Objective: Antiplatelet therapy (AT) is increasingly used for treating or preventing vascular diseases, especially as a consequence of population aging. However, the risks may sometimes outweigh the benefits, mostly in relation to intracranial hemorrhage (ICH). Our aim was to determine whether AT is associated with hematoma enlargement and increased mortality in ICH. Design: A prospective, observational cohort study. Setting: The Intensive Care Unit (ICU) of Arrixaca University Hospital (Murcia, Spain). Patients: We studied 156 patients admitted with non-traumatic ICH between January 2006 and August 2008. Interventions: None.
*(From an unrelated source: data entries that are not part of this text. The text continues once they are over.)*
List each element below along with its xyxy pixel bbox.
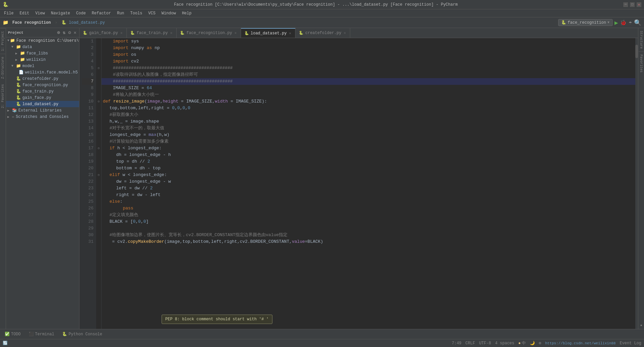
- tab-load-dataset[interactable]: 🐍 load_dataset.py ✕: [241, 28, 296, 38]
- code-line-11: top,bottom,left,right = 0,0,0,0: [101, 105, 635, 112]
- tree-item-data[interactable]: ▼ 📁 data: [6, 44, 79, 50]
- favorites-right-tab[interactable]: Favorites: [639, 52, 644, 75]
- tree-item-face-libs[interactable]: ▶ 📁 face_libs: [6, 50, 79, 56]
- todo-label: TODO: [11, 332, 21, 337]
- encoding-value: UTF-8: [479, 341, 491, 346]
- main-layout: 1: Project Z-Structure 2: Favorites Proj…: [0, 28, 644, 329]
- settings-icon[interactable]: ⚙: [539, 341, 541, 346]
- tab-face-recognition[interactable]: 🐍 face_recognition.py ✕: [177, 28, 241, 38]
- panel-sync[interactable]: ⇅: [62, 30, 66, 35]
- tree-item-scratches[interactable]: ▶ ✏️ Scratches and Consoles: [6, 114, 79, 120]
- tree-item-model[interactable]: ▼ 📁 model: [6, 63, 79, 69]
- code-line-7: ########################################…: [101, 78, 635, 85]
- run-config-selector[interactable]: 🐍 face_recognition ▼: [558, 19, 612, 26]
- project-breadcrumb[interactable]: Face recognition: [10, 20, 53, 26]
- code-line-16: #计算较短的边需要加多少像素: [101, 138, 635, 145]
- status-left: 🔃: [3, 341, 8, 346]
- fold-marker-21[interactable]: ⊖: [96, 172, 101, 178]
- menu-navigate[interactable]: Navigate: [48, 10, 73, 16]
- moon-icon[interactable]: 🌙: [530, 341, 535, 346]
- tab-face-train[interactable]: 🐍 face_train.py ✕: [127, 28, 177, 38]
- spaces-value: 4 spaces: [495, 341, 514, 346]
- bottom-panel: ✅ TODO ⬛ Terminal 🐍 Python Console: [0, 329, 644, 339]
- run-config-name: face_recognition: [568, 20, 606, 25]
- debug-button[interactable]: 🐞: [620, 19, 627, 26]
- code-line-14: #对于长宽不一的，取最大值: [101, 125, 635, 132]
- panel-close[interactable]: ✕: [73, 30, 77, 35]
- fold-marker-5[interactable]: ⊖: [96, 65, 101, 71]
- tab-bar: 🐍 gain_face.py ✕ 🐍 face_train.py ✕ 🐍 fac…: [79, 28, 638, 38]
- menu-file[interactable]: File: [1, 10, 16, 16]
- maximize-button[interactable]: □: [630, 2, 635, 7]
- fold-marker-17[interactable]: ⊖: [96, 145, 101, 152]
- code-line-5: ########################################…: [101, 65, 635, 71]
- tree-item-h5[interactable]: ▶ 📄 weilixin.face.model.h5: [6, 69, 79, 75]
- tab-face-train-close[interactable]: ✕: [170, 30, 173, 35]
- fold-marker-10[interactable]: ⊖: [96, 98, 101, 105]
- code-line-12: #获取图像大小: [101, 112, 635, 118]
- terminal-label: Terminal: [35, 332, 54, 337]
- tab-gain-face-label: gain_face.py: [89, 31, 118, 35]
- event-log[interactable]: Event Log: [620, 341, 641, 346]
- window-controls: ─ □ ✕: [623, 2, 641, 7]
- panel-add[interactable]: ⊕: [56, 30, 60, 35]
- structure-right-tab[interactable]: Structure: [639, 28, 644, 52]
- panel-settings[interactable]: ⚙: [67, 30, 71, 35]
- encoding-indicator[interactable]: UTF-8: [479, 341, 491, 346]
- favorites-tab[interactable]: 2: Favorites: [0, 81, 5, 111]
- code-line-24: right = dw - left: [101, 192, 635, 198]
- project-panel-tab[interactable]: 1: Project: [0, 28, 5, 54]
- minimize-button[interactable]: ─: [623, 2, 628, 7]
- run-button[interactable]: ▶: [615, 19, 618, 26]
- code-line-1: import sys: [101, 38, 635, 45]
- tab-createfolder-close[interactable]: ✕: [343, 30, 347, 35]
- todo-tab[interactable]: ✅ TODO: [3, 331, 23, 337]
- menu-refactor[interactable]: Refactor: [89, 10, 114, 16]
- menu-code[interactable]: Code: [73, 10, 88, 16]
- tree-item-load-dataset[interactable]: ▶ 🐍 load_dataset.py: [6, 101, 79, 107]
- scrollbar-thumb[interactable]: [635, 45, 638, 58]
- coverage-button[interactable]: ☂: [629, 19, 632, 26]
- tree-item-weilixin[interactable]: ▶ 📁 weilixin: [6, 56, 79, 63]
- bookmark-icon[interactable]: ★: [640, 323, 642, 328]
- vertical-scrollbar[interactable]: [635, 38, 638, 329]
- tab-face-recognition-close[interactable]: ✕: [234, 30, 237, 35]
- tab-createfolder[interactable]: 🐍 createfolder.py ✕: [295, 28, 350, 38]
- tab-gain-face[interactable]: 🐍 gain_face.py ✕: [79, 28, 127, 38]
- line-col-indicator[interactable]: 7:49: [452, 341, 461, 346]
- menu-window[interactable]: Window: [159, 10, 179, 16]
- project-label: Project: [8, 31, 23, 35]
- hg-icon[interactable]: 🔃: [3, 341, 8, 346]
- menu-vcs[interactable]: VCS: [146, 10, 158, 16]
- project-panel: Project ⊕ ⇅ ⚙ ✕ ▼ 📁 Face recognition C:\…: [6, 28, 79, 329]
- spaces-indicator[interactable]: 4 spaces: [495, 341, 514, 346]
- tab-gain-face-close[interactable]: ✕: [120, 30, 123, 35]
- tree-item-face-recognition[interactable]: ▶ 🐍 face_recognition.py: [6, 82, 79, 88]
- power-mode-indicator[interactable]: ● 中: [518, 340, 526, 346]
- tree-item-createfolder[interactable]: ▶ 🐍 createfolder.py: [6, 75, 79, 82]
- tree-item-external-libs[interactable]: ▶ 📚 External Libraries: [6, 107, 79, 114]
- file-breadcrumb[interactable]: 🐍 load_dataset.py: [59, 19, 107, 26]
- structure-tab[interactable]: Z-Structure: [0, 54, 5, 81]
- tab-createfolder-label: createfolder.py: [305, 31, 341, 35]
- right-panel-strip: Structure Favorites ★: [638, 28, 644, 329]
- menu-tools[interactable]: Tools: [128, 10, 145, 16]
- close-button[interactable]: ✕: [637, 2, 641, 7]
- tree-item-gain-face[interactable]: ▶ 🐍 gain_face.py: [6, 95, 79, 101]
- tree-item-project[interactable]: ▼ 📁 Face recognition C:\Users\w: [6, 37, 79, 44]
- python-console-label: Python Console: [68, 332, 102, 337]
- menu-view[interactable]: View: [33, 10, 48, 16]
- hint-link[interactable]: https://blog.csdn.net/weilixin88: [545, 341, 616, 345]
- terminal-tab[interactable]: ⬛ Terminal: [27, 331, 56, 337]
- python-console-tab[interactable]: 🐍 Python Console: [60, 331, 104, 337]
- menu-help[interactable]: Help: [179, 10, 194, 16]
- menu-edit[interactable]: Edit: [17, 10, 32, 16]
- code-content[interactable]: import sys import numpy as np import os …: [101, 38, 635, 329]
- search-button[interactable]: 🔍: [634, 19, 641, 26]
- title-bar: 🐍 Face recognition [C:\Users\wlx\Documen…: [0, 0, 644, 9]
- tab-load-dataset-close[interactable]: ✕: [288, 31, 292, 36]
- line-sep-indicator[interactable]: CRLF: [465, 341, 475, 346]
- line-numbers: 1 2 3 4 5 6 7 8 9 10 11 12 13 14 15 16 1…: [79, 38, 96, 329]
- menu-run[interactable]: Run: [114, 10, 127, 16]
- tree-item-face-train[interactable]: ▶ 🐍 face_train.py: [6, 88, 79, 95]
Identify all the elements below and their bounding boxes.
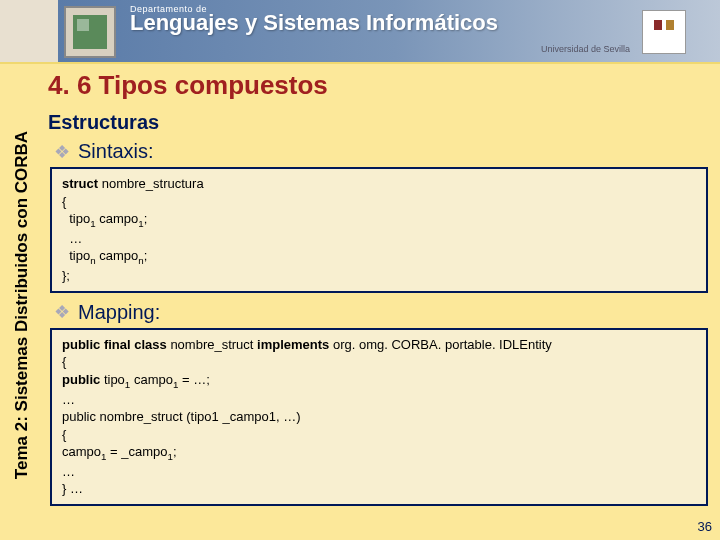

Main variables: Demographic data, medical history and clinical and laboratory parameters were recorded, along with hematoma volume upon admission and after 24 h, and mortality. Results: A total of 37 patients (24%) received AT. These subjects were older (69 +/- 11 vs. 60 +/- 15 years, p=0.001) and more frequently diabetic (38% vs. 15%, p = 0.003) than those without AT. We detected no difference in hematoma volume upon admission between the two groups, though the volume was significantly greater after 24h in the AT group (66.7 [IQR 42-110] vs. 27 [4.4-64.6] cm(3), p = 0.03), irrespective of surgical intervention. Moreover, hematoma volume increased by more than a third in AT-users (69% vs. 33%, p = 0.002), and AT was the only significant predictor of hematoma enlargement. Patients on AT also had higher mortality during their ICU stay (78% vs. 45%, p < 0.001). In addition, of the patients with hematoma enlargement, over one-third had higher overall mortality (62.5 vs. 28.8%, p = 0.001). Independent risk factors for death were the Glasgow Coma Scale score, blood glucose upon admission, and AT. Conclusions: Our results show an association between AT and subsequent hematoma enlargement, as well as increased mortality in patients presenting with ICH who were receiving AT.